=== Records ===
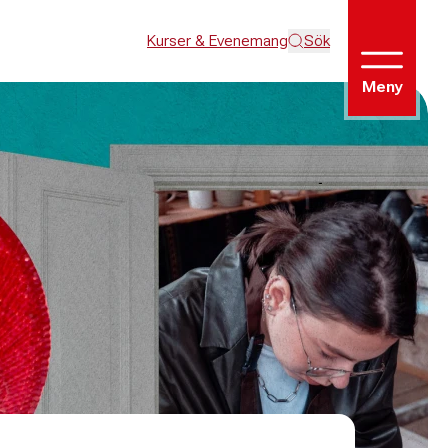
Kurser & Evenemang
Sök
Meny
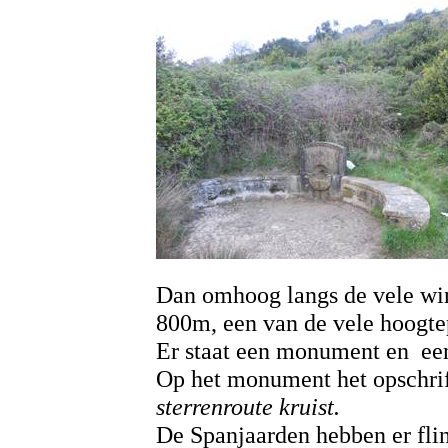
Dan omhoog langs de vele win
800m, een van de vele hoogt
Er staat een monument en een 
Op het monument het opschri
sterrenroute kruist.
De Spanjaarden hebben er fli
===
=== Records ===
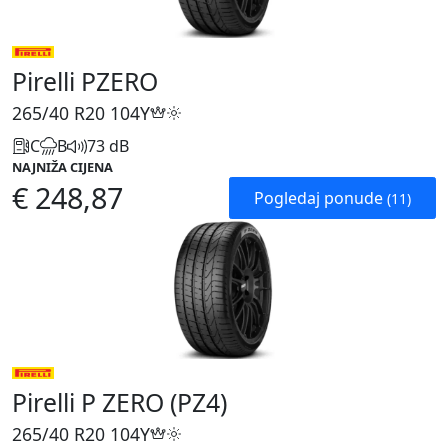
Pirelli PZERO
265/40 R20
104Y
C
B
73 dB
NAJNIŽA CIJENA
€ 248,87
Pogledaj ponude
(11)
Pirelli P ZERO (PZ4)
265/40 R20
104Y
===
Where a line of the material above holds the string "monument", copy that line.

Er staat een monument en een 
Op het monument het opschri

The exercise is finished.